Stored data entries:
• • • • • • •
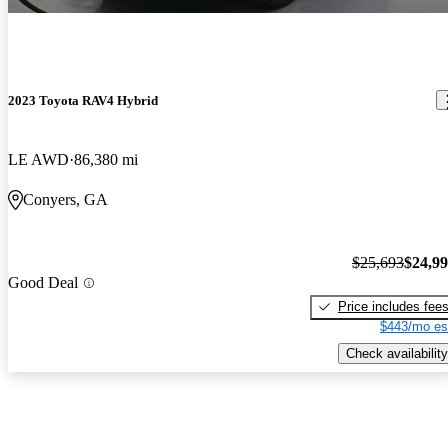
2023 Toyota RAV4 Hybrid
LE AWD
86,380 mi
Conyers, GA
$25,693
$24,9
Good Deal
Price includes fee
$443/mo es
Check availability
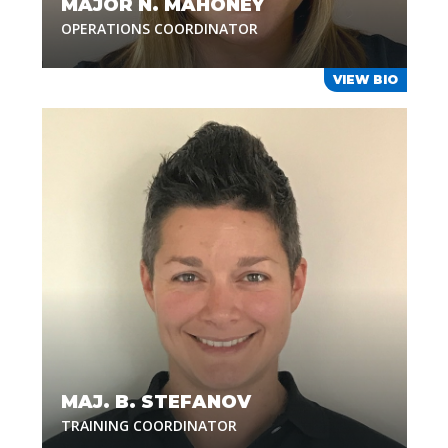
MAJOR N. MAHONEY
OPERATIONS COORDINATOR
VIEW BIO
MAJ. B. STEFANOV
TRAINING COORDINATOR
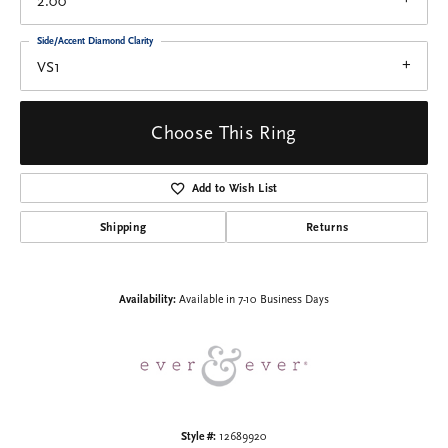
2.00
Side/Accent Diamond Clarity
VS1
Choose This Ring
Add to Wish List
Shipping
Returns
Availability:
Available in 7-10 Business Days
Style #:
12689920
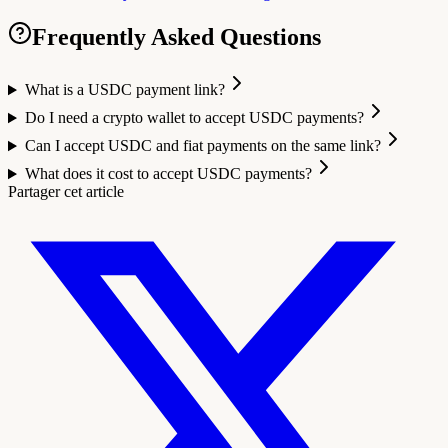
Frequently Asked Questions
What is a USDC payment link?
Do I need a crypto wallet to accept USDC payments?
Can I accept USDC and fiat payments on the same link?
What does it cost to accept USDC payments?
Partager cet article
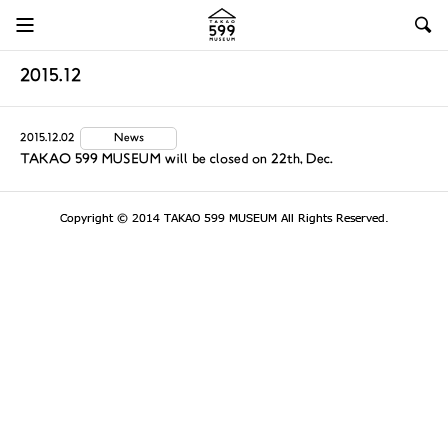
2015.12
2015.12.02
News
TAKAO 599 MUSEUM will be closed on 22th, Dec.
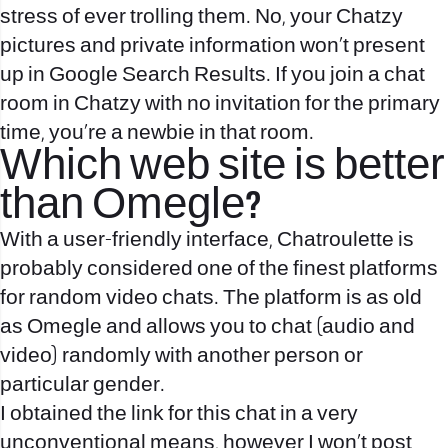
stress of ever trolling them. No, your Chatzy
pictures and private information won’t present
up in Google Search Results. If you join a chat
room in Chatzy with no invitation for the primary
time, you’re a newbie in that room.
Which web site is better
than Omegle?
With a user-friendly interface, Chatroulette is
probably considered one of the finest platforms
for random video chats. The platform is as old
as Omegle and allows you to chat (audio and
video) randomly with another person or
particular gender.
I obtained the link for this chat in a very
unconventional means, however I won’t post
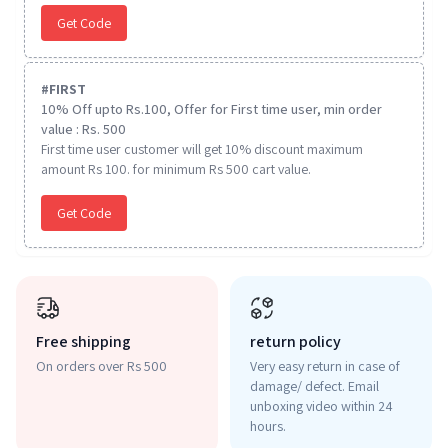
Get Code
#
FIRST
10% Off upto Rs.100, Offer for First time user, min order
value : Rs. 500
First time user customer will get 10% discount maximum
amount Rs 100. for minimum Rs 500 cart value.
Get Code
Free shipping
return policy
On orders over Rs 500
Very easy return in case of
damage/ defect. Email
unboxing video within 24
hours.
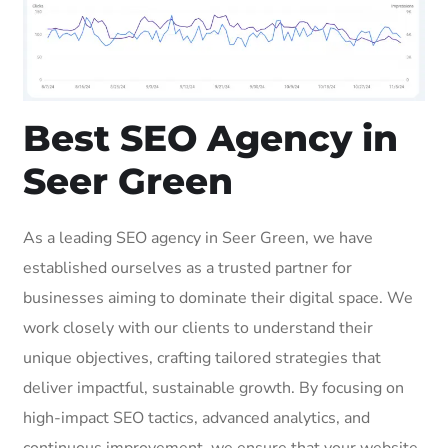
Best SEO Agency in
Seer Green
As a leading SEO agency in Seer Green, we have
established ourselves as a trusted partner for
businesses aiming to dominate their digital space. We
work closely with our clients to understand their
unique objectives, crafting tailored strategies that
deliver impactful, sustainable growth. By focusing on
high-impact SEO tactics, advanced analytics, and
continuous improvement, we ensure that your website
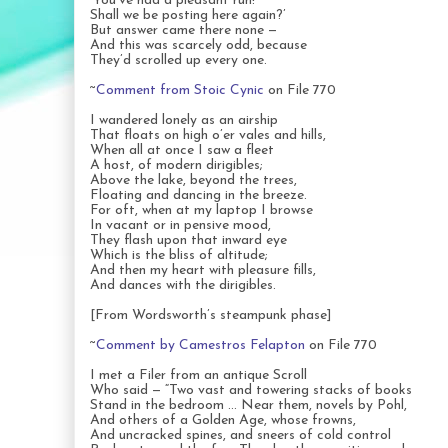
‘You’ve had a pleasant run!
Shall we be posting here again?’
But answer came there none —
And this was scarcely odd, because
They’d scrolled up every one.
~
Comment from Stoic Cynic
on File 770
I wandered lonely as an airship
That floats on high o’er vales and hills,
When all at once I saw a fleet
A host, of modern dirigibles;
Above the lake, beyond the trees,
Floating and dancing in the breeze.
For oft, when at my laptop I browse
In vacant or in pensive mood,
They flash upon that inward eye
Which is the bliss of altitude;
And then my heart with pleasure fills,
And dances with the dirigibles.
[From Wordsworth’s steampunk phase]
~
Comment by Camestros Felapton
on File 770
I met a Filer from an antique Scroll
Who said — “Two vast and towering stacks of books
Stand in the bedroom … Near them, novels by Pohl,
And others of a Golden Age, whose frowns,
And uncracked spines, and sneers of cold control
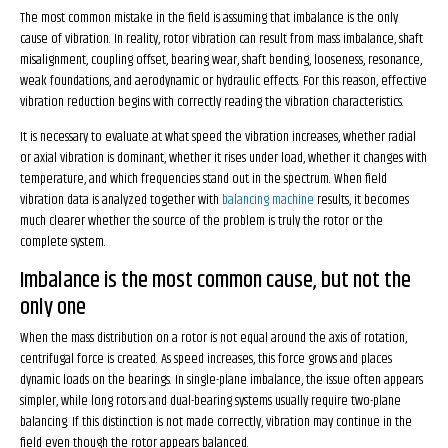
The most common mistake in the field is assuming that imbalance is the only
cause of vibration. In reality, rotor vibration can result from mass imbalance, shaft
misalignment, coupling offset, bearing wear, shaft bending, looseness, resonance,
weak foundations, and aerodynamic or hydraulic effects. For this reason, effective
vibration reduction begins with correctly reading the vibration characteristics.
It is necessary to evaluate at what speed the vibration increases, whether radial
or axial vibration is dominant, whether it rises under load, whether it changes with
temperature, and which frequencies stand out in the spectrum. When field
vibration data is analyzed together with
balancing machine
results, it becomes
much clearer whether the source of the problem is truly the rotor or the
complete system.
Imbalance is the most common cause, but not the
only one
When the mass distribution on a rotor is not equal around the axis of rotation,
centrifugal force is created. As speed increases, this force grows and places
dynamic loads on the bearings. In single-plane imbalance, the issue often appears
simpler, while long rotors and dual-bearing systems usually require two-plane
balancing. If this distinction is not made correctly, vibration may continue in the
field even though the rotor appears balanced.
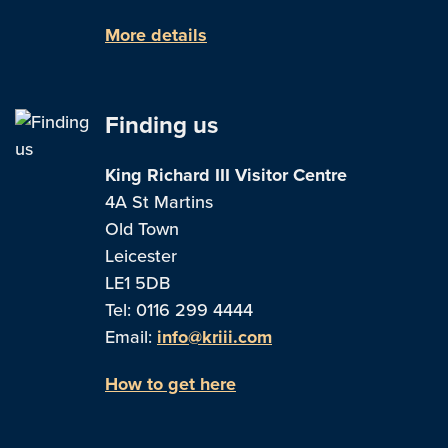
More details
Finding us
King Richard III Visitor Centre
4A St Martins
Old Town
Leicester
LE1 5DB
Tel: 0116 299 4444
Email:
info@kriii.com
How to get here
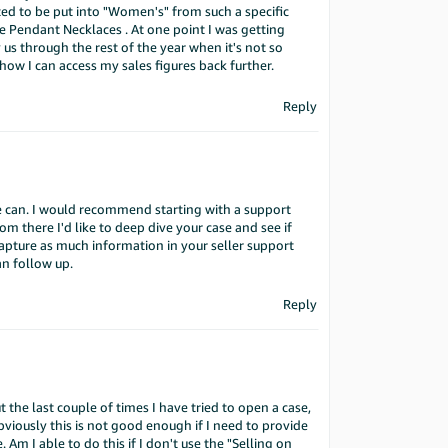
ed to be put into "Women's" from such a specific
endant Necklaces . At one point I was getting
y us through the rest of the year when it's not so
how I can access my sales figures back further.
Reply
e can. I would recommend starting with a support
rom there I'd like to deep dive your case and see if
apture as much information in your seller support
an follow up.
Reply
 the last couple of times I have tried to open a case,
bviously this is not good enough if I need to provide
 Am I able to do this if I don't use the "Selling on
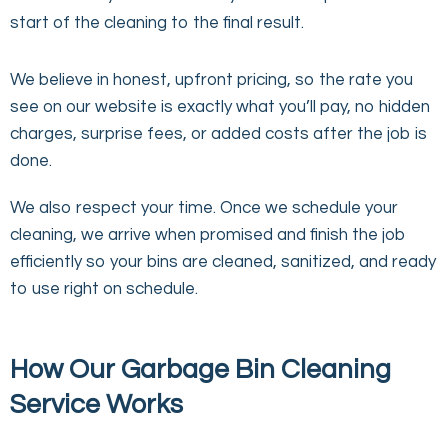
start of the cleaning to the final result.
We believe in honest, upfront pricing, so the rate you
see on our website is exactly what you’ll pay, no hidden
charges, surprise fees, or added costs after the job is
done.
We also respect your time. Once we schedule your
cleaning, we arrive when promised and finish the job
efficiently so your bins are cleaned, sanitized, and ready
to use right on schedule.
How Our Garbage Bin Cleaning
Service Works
• • • • • • •
YOUR ASSIGNMENT:
All lines in the records with the string "them" should be copied out.

ANSWER BELOW:
stress of ever trolling them. No, your Chatzy
Stand in the bedroom … Near them, novels by Pohl,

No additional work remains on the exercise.